# Fish in Water Troughs???



## jaydee (May 10, 2012)

Hardly a nice life for the poor fish nut and since they poo and pee like any other living thing they're going to contaminate the water so no benefit at all.
Try adding a few drops of bleach, the chlorine will help control algae and keep the water clean


----------



## Boo Walker (Jul 25, 2012)

You'll probably end up cleaning the tank more with fish in it. Fish poop stinks and you want your horses to get plenty of water to drink. Plus birds are famous for sitting on the tank edges and eating the fish (plus now you have bird poo in and on your tank.)


----------



## Avna (Jul 11, 2015)

Didn't we just go over this a few months ago?

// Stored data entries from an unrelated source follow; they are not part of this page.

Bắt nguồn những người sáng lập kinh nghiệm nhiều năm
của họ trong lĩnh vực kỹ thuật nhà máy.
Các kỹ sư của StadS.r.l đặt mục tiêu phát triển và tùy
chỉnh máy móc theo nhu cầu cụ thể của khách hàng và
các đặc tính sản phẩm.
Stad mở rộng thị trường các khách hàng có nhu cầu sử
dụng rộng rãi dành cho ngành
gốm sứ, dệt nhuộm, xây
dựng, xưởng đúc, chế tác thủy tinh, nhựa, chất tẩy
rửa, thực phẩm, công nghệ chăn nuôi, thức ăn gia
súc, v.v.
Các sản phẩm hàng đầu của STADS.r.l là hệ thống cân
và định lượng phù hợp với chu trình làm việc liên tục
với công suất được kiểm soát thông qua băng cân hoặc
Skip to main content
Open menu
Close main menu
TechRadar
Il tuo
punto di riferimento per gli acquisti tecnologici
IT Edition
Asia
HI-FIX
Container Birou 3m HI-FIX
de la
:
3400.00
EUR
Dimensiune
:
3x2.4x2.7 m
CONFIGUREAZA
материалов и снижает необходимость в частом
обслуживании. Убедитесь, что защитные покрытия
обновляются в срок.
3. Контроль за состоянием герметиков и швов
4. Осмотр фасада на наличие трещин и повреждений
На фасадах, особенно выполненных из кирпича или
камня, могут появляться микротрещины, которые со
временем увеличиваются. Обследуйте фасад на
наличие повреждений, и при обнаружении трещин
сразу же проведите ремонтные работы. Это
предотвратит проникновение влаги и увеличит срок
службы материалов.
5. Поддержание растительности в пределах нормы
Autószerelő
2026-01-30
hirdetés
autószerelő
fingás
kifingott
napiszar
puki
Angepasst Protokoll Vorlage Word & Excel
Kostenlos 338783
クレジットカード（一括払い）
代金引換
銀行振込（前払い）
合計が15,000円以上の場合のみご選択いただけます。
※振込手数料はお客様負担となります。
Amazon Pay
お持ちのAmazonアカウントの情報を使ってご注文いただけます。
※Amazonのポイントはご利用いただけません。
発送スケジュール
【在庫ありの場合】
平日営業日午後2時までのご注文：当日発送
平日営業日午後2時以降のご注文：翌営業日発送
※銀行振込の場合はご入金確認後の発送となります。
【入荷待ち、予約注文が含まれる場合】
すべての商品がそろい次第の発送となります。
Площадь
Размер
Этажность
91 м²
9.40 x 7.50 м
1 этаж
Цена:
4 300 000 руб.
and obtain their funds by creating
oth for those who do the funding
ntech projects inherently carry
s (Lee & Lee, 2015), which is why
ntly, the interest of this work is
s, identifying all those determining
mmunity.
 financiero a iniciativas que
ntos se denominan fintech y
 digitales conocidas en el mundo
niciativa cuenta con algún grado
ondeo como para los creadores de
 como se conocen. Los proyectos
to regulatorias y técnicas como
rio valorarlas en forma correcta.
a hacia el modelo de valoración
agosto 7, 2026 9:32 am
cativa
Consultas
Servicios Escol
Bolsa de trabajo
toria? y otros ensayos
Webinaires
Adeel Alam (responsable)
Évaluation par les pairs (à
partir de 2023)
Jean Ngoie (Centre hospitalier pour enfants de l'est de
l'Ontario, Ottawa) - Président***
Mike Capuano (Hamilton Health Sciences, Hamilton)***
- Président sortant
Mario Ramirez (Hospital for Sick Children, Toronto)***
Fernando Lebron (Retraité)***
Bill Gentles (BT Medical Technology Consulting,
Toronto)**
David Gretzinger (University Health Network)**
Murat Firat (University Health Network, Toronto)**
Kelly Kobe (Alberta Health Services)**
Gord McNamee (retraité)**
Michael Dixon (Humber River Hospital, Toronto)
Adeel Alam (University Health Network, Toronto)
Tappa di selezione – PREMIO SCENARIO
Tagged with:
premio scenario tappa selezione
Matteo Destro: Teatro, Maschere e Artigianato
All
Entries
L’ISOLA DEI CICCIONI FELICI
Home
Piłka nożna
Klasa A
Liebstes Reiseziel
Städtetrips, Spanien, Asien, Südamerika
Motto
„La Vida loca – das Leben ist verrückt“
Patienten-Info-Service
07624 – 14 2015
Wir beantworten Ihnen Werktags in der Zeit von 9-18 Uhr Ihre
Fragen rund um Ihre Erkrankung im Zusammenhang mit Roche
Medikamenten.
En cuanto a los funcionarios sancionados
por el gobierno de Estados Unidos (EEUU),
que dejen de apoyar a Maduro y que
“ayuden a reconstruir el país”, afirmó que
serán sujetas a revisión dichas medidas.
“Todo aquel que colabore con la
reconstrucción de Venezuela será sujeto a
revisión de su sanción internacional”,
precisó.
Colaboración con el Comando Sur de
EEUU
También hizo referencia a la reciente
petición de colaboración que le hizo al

For what it is worth -- yes, I have done this, but in California where the water doesn't freeze. They lived in there for years without the slightest effort on my part.

My tub was 150 gallons, with a float. I don't recommend doing this with small tanks. If it is deep, nothing is going to catch your fish. If it is shallow, you won't be able to keep fish in there -- overheating, herons, raccoons, etc.

2 goldfish. They eat the mosquito larvae. There is no better way to keep mosquito larvae down, in tanks too big to dump. They were perfectly happy. I never fed them. I netted them out and cleaned the tub once or twice a year. People get hung up on "algae" like it's a bad thing. Unless there's a big algae bloom and then die off (caused by a big nitrogen input, like your horse taking a poop into the tank), algae is completely benign and beneficial. Goldfish eat algae too, by the way.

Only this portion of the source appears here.